Cohesion Policy is the European Union’s most ambitious investment package, packing serious firepower with a budget of €392 billion for the 2021-2027 period. However, it now stands at a critical juncture, caught between responding to new challenges, such as defence and security, while maintaining its core mission.
Following the Ninth Report on Economic, Social and Territorial Cohesion, published in March last year, the European Commission recently published the Mid-Term Review of the Cohesion Policy, proposing targeted changes to align with strategic priorities.
These include five new priority areas: industrial competitiveness and decarbonisation, defence and security, affordable housing, water resilience, and energy transition.
The pivot is clearly not without justification. The Ninth Cohesion Report provides critical backing, showing that while income convergence at the national level has progressed markedly, intra-national regional disparities remain stubbornly persistent.
In this context, the emphasis on more targeted and flexible investment mechanisms aims to accelerate adaptation and transformation in lagging regions.
Implications for member states
The proposed adjustments offer potential benefits for both less developed and more advanced regions.
New provisions allow for greater flexibility in reallocating funds, particularly under the European Regional Development Fund (ERDF) and the Strategic Technologies for Europe Platform (STEP).
The removal of the 20 per cent ceiling for fund reallocation could enable more developed regions to benefit from cohesion financing.
At the same time, special incentives are being proposed for EU border regions most affected by geopolitical tensions. These include increased pre-financing and 100 per cent co-financing rates to support regions on the Eastern frontlines.
However, these shifts must be carefully balanced against the risk of diluting the original purpose of the Cohesion Policy.
The Ninth Report highlights enduring challenges in rural and depopulated areas, which continue to suffer from weak connectivity, demographic decline, and service deficits. Prioritising broader EU strategic objectives must not overshadow the need for territorial cohesion.
Adaptation vs continuity
According to critics, aligning cohesion funds with strategic EU priorities such as defence and industrial policy could divert resources from their primary purpose: reducing disparities.
The Ninth Cohesion Report reinforces this concern, noting that demographic ageing, urban-rural divides, and regional employment disparities remain deeply entrenched. Moreover, the report flags limitations in local governance capacity as a major obstacle to effective policy implementation.
Sub-national administrations, responsible for the bulk of cohesion investments, often lack the institutional strength and technical resources to manage complex funding programmes.

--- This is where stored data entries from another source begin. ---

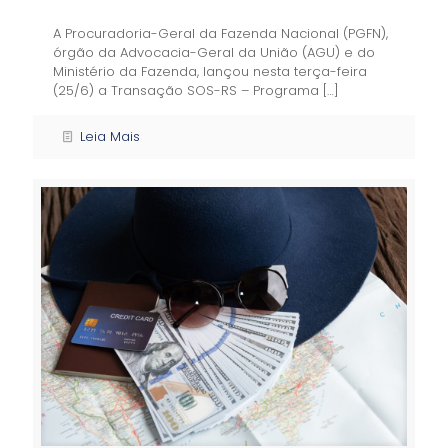
A Procuradoria-Geral da Fazenda Nacional (PGFN),
órgão da Advocacia-Geral da União (AGU) e do
Ministério da Fazenda, lançou nesta terça-feira
(25/6) a Transação SOS-RS – Programa
[…]
Leia Mais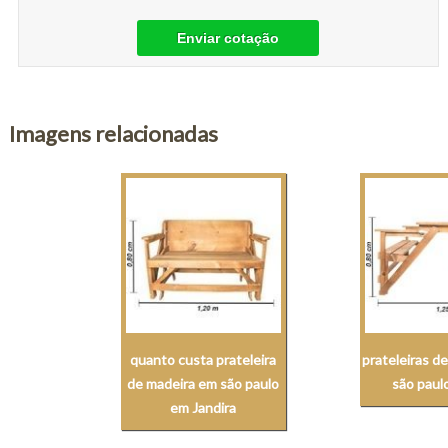
Enviar cotação
Imagens relacionadas
quanto custa prateleira
prateleiras d
de madeira em são paulo
são pau
em Jandira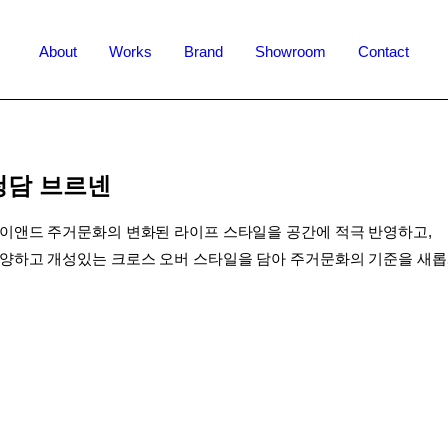
About
Works
Brand
Showroom
Contact
청담 브르넨
이앤드 주거문화의 변화된 라이프 스타일을 공간에 적극 반영하고,
양하고 개성있는 크로스 오버 스타일을 담아 주거문화의 기준을 새롭게 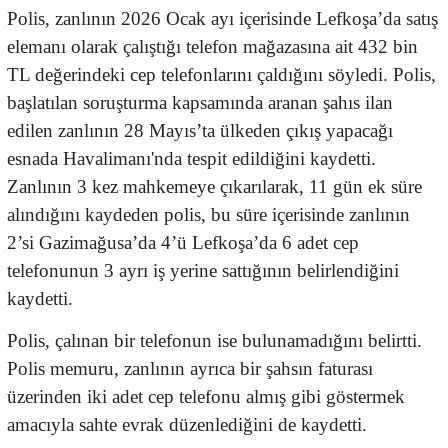
Polis, zanlının 2026 Ocak ayı içerisinde Lefkoşa’da satış
elemanı olarak çalıştığı telefon mağazasına ait 432 bin
TL değerindeki cep telefonlarını çaldığını söyledi. Polis,
başlatılan soruşturma kapsamında aranan şahıs ilan
edilen zanlının 28 Mayıs’ta ülkeden çıkış yapacağı
esnada Havalimanı'nda tespit edildiğini kaydetti.
Zanlının 3 kez mahkemeye çıkarılarak, 11 gün ek süre
alındığını kaydeden polis, bu süre içerisinde zanlının
2’si Gazimağusa’da 4’ü Lefkoşa’da 6 adet cep
telefonunun 3 ayrı iş yerine sattığının belirlendiğini
kaydetti.
Polis, çalınan bir telefonun ise bulunamadığını belirtti.
Polis memuru, zanlının ayrıca bir şahsın faturası
üzerinden iki adet cep telefonu almış gibi göstermek
amacıyla sahte evrak düzenlediğini de kaydetti.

Without improvements in monitoring, accountability, and multilevel governance, new flexibility in fund allocation risks exacerbating inequality rather than alleviating it.
Policy militarised?
Despite concerns, the European Parliament voted in favour of the Ninth Report, with the Conservatives and Reformists Group welcoming the move as an “excellent signal”.
Ahead of the vote, the European People’s Party Group, the largest in the Parliament, had called for the modernisation of the policy, arguing against centralisation as a “strategic mistake”.
The EPP had also called for enhanced support for border regions along the EU’s eastern frontier, put under pressure due to Russia’s actions in Ukraine. Investments in these regions are an “imperative” for the security and cohesion of the entire union.
However, the Parliament’s support for allowing structural funds to be used for military purposes has also been met with criticism, as is the case with Sinn Féin. MEP Kathleen Funchion said it was “shameful” of the Parliament to “bless” the turning of the policy into a “tool for military spending”.
Funchion’s concern is not without merit. The Estonian government recently decided to channel €200 million of unused money from the Cohesion Policy Fund to strengthen the country’s defence capabilities over the coming years.
Although no military equipment or weaponry can be purchased with this money, they can support the development of defence industry infrastructure, military mobility, and comprehensive national defence capabilities.
Evolving the policy
But Europe’s escalating militarisation in response to global uncertainty and US unpredictability risks undermining internal cohesion unless it is paired with a clear strategic framework.
The bloc’s reaction to crises has led to fragmented policies, rising defence spending, and uneven socio-economic consequences across member states. These divergences, exacerbated by energy shifts and trade tensions, reveal a deeper strain on the EU’s ability to maintain unity.
Writing in The Geopolitical Monitor, political analyst Aspasia Fatsiadou argues in favour of the Cohesion Policy evolving beyond its traditional economic and regional focus to actively support strategic resilience.
This means reinforcing domestic solidarity, ensuring fair distribution of the burdens and benefits of militarisation, and aligning external ambitions with internal capacities.
Without such recalibration, Fatsiadou says that the Cohesion Policy risks being sidelined in the EU’s geopolitical turn, when in fact it should serve as a stabilising force in a fractured security and economic landscape.